WORK ITEM
Would you give the entries below again, precisely as they are written?

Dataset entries
________________________

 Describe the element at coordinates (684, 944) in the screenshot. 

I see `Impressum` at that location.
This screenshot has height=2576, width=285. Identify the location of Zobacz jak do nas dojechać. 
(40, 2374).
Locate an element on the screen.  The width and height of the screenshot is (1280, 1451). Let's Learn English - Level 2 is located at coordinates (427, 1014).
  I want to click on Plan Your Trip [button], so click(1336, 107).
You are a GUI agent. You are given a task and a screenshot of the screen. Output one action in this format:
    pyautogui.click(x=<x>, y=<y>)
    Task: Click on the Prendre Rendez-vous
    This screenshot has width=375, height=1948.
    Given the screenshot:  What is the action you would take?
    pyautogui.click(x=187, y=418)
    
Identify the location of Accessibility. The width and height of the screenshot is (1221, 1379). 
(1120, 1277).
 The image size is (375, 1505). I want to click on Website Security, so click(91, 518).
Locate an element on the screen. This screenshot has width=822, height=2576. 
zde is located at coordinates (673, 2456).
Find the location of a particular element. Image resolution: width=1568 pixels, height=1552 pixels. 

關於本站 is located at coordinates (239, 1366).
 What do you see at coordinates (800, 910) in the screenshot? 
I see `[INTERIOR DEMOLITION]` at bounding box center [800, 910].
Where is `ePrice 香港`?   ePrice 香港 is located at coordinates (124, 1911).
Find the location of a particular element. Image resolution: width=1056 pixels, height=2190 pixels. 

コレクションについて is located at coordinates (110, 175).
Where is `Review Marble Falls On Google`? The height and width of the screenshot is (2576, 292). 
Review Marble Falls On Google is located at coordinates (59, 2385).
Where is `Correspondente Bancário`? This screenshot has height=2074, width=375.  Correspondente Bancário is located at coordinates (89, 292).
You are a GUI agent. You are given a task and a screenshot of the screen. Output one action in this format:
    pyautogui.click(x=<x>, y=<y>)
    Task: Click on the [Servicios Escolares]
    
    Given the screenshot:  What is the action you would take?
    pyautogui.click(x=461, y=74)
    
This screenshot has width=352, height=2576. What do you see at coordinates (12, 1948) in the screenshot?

________________________

ANSWER TO THE EXERCISE
 Describe the element at coordinates (684, 944) in the screenshot. 

I see `Impressum` at that location.
This screenshot has height=2576, width=285. Identify the location of Zobacz jak do nas dojechać. 
(40, 2374).
Locate an element on the screen.  The width and height of the screenshot is (1280, 1451). Let's Learn English - Level 2 is located at coordinates (427, 1014).
  I want to click on Plan Your Trip [button], so click(1336, 107).
You are a GUI agent. You are given a task and a screenshot of the screen. Output one action in this format:
    pyautogui.click(x=<x>, y=<y>)
    Task: Click on the Prendre Rendez-vous
    This screenshot has width=375, height=1948.
    Given the screenshot:  What is the action you would take?
    pyautogui.click(x=187, y=418)
    
Identify the location of Accessibility. The width and height of the screenshot is (1221, 1379). 
(1120, 1277).
 The image size is (375, 1505). I want to click on Website Security, so click(91, 518).
Locate an element on the screen. This screenshot has width=822, height=2576. 
zde is located at coordinates (673, 2456).
Find the location of a particular element. Image resolution: width=1568 pixels, height=1552 pixels. 

關於本站 is located at coordinates (239, 1366).
 What do you see at coordinates (800, 910) in the screenshot? 
I see `[INTERIOR DEMOLITION]` at bounding box center [800, 910].
Where is `ePrice 香港`?   ePrice 香港 is located at coordinates (124, 1911).
Find the location of a particular element. Image resolution: width=1056 pixels, height=2190 pixels. 

コレクションについて is located at coordinates (110, 175).
Where is `Review Marble Falls On Google`? The height and width of the screenshot is (2576, 292). 
Review Marble Falls On Google is located at coordinates (59, 2385).
Where is `Correspondente Bancário`? This screenshot has height=2074, width=375.  Correspondente Bancário is located at coordinates (89, 292).
You are a GUI agent. You are given a task and a screenshot of the screen. Output one action in this format:
    pyautogui.click(x=<x>, y=<y>)
    Task: Click on the [Servicios Escolares]
    
    Given the screenshot:  What is the action you would take?
    pyautogui.click(x=461, y=74)
    
This screenshot has width=352, height=2576. What do you see at coordinates (12, 1948) in the screenshot?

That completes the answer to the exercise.